Task details: Each line from the first line of the entries through the line holding "traditionally portrayed as" is to be restated word for word; nothing else, and no picture, belongs in the answer.

[[ Record excerpts, beginning ]]

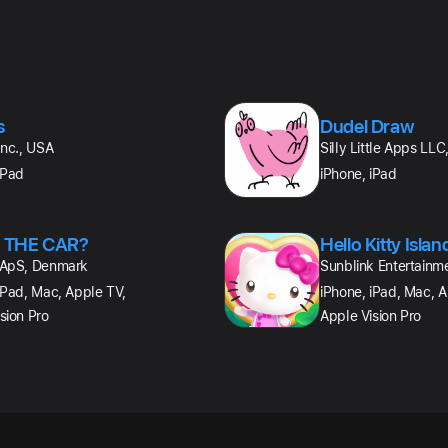
s
Dudel Draw
Inc., USA
Silly Little Apps LL
iPad
iPhone, iPad
 THE CAR?
Hello Kitty Isla
 ApS, Denmark
Sunblink Entertainm
iPad, Mac, Apple TV,
iPhone, iPad, Mac, A
sion Pro
Apple Vision Pro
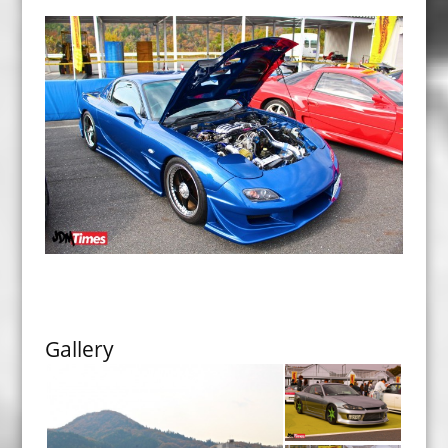
Gallery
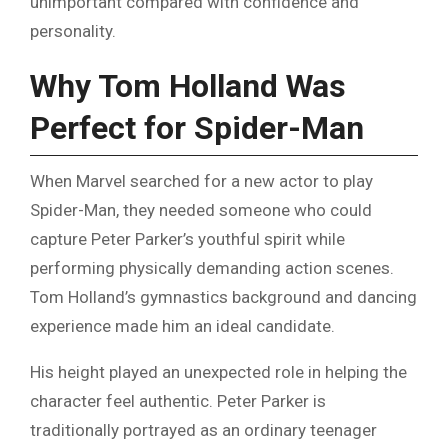
unimportant compared with confidence and
personality.
Why Tom Holland Was
Perfect for Spider-Man
When Marvel searched for a new actor to play
Spider-Man, they needed someone who could
capture Peter Parker’s youthful spirit while
performing physically demanding action scenes.
Tom Holland’s gymnastics background and dancing
experience made him an ideal candidate.
His height played an unexpected role in helping the
character feel authentic. Peter Parker is
traditionally portrayed as an ordinary teenager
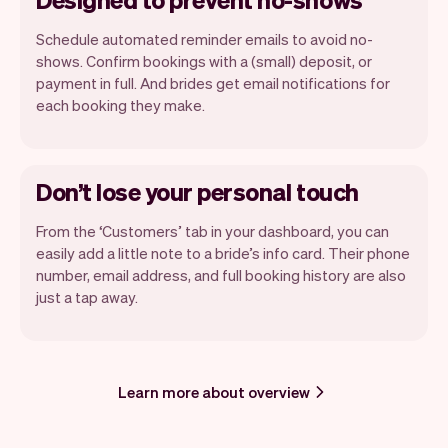
Schedule automated reminder emails to avoid no-
shows. Confirm bookings with a (small) deposit, or
payment in full. And brides get email notifications for
each booking they make.
Don’t lose your personal touch
From the ‘Customers’ tab in your dashboard, you can
easily add a little note to a bride’s info card. Their phone
number, email address, and full booking history are also
just a tap away.
Learn more about overview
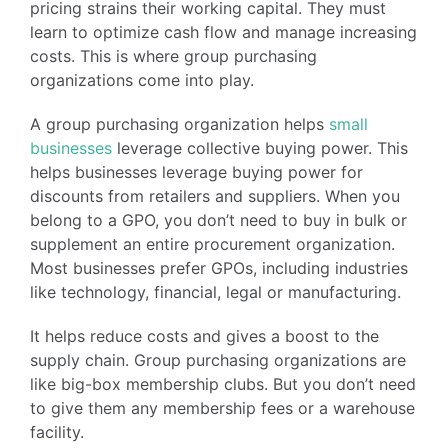
pricing strains their working capital. They must
learn to optimize cash flow and manage increasing
costs. This is where group purchasing
organizations come into play.
A group purchasing organization helps
small
businesses
leverage collective buying power. This
helps businesses leverage buying power for
discounts from retailers and suppliers. When you
belong to a GPO, you don’t need to buy in bulk or
supplement an entire procurement organization.
Most businesses prefer GPOs, including industries
like technology, financial, legal or manufacturing.
It helps reduce costs and gives a boost to the
supply chain. Group purchasing organizations are
like big-box membership clubs. But you don’t need
to give them any membership fees or a warehouse
facility.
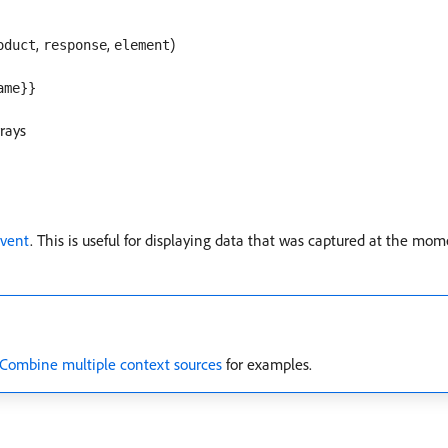
,
,
)
oduct
response
element
ame}}
rrays
vent
. This is useful for displaying data that was captured at the mom
Combine multiple context sources
for examples.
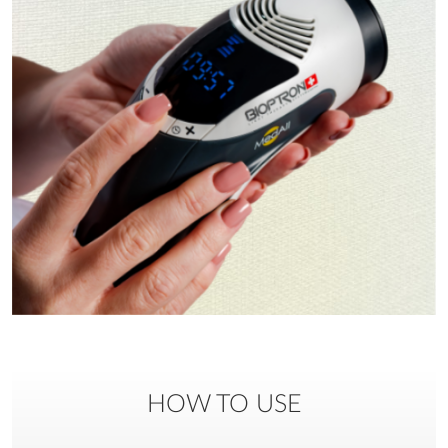
HOW TO USE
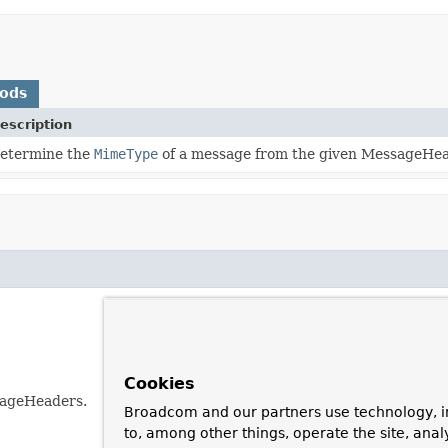
hods
escription
etermine the
MimeType
of a message from the given MessageHea
Cookies
sageHeaders.
Broadcom and our partners use technology, i
to, among other things, operate the site, anal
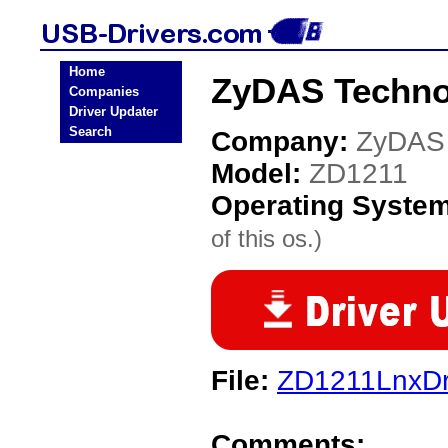
Home
ZyDAS Techno
Companies
Driver Updater
Search
Company:
ZyDAS 
Model:
ZD1211
Operating Syste
of this os.)
File:
ZD1211LnxDr
Comments:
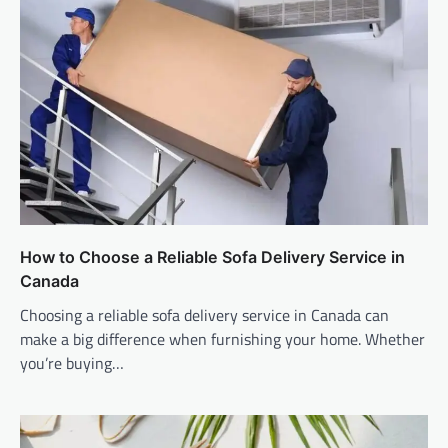
How to Choose a Reliable Sofa Delivery Service in
Canada
Choosing a reliable sofa delivery service in Canada can
make a big difference when furnishing your home. Whether
you’re buying…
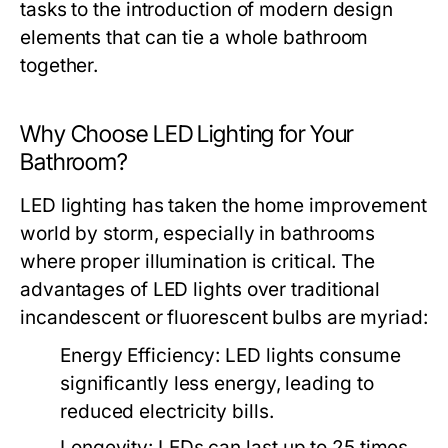
tasks to the introduction of modern design
elements that can tie a whole bathroom
together.
Why Choose LED Lighting for Your
Bathroom?
LED lighting has taken the home improvement
world by storm, especially in bathrooms
where proper illumination is critical. The
advantages of LED lights over traditional
incandescent or fluorescent bulbs are myriad:
Energy Efficiency:
LED lights consume
significantly less energy, leading to
reduced electricity bills.
Longevity:
LEDs can last up to 25 times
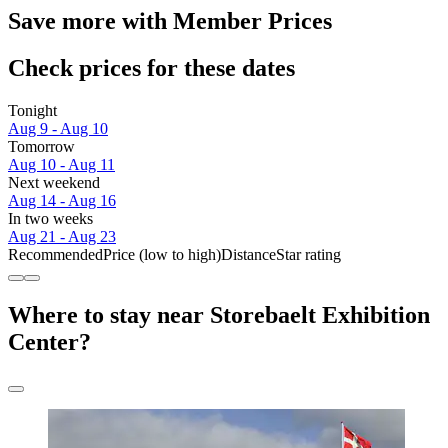
Save more with Member Prices
Check prices for these dates
Tonight
Aug 9 - Aug 10
Tomorrow
Aug 10 - Aug 11
Next weekend
Aug 14 - Aug 16
In two weeks
Aug 21 - Aug 23
Recommended
Price (low to high)
Distance
Star rating
Where to stay near Storebaelt Exhibition
Center?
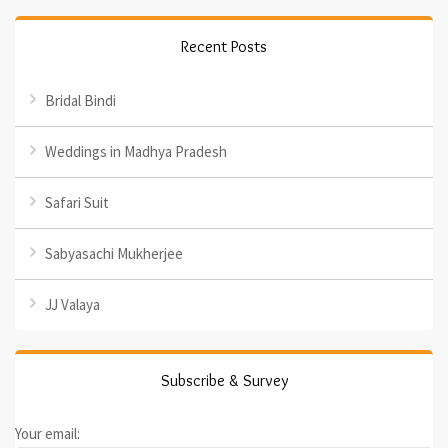
Recent Posts
Bridal Bindi
Weddings in Madhya Pradesh
Safari Suit
Sabyasachi Mukherjee
JJ Valaya
Subscribe & Survey
Your email:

[[ Record excerpts, end ]]

Reply to the exercise:
s
Dudel Draw
Inc., USA
Silly Little Apps LL
iPad
iPhone, iPad
 THE CAR?
Hello Kitty Isla
 ApS, Denmark
Sunblink Entertainm
iPad, Mac, Apple TV,
iPhone, iPad, Mac, A
sion Pro
Apple Vision Pro
Gallery
unimportant compared with confidence and
personality.
Why Tom Holland Was
Perfect for Spider-Man
When Marvel searched for a new actor to play
Spider-Man, they needed someone who could
capture Peter Parker’s youthful spirit while
performing physically demanding action scenes.
Tom Holland’s gymnastics background and dancing
experience made him an ideal candidate.
His height played an unexpected role in helping the
character feel authentic. Peter Parker is
traditionally portrayed as an ordinary teenager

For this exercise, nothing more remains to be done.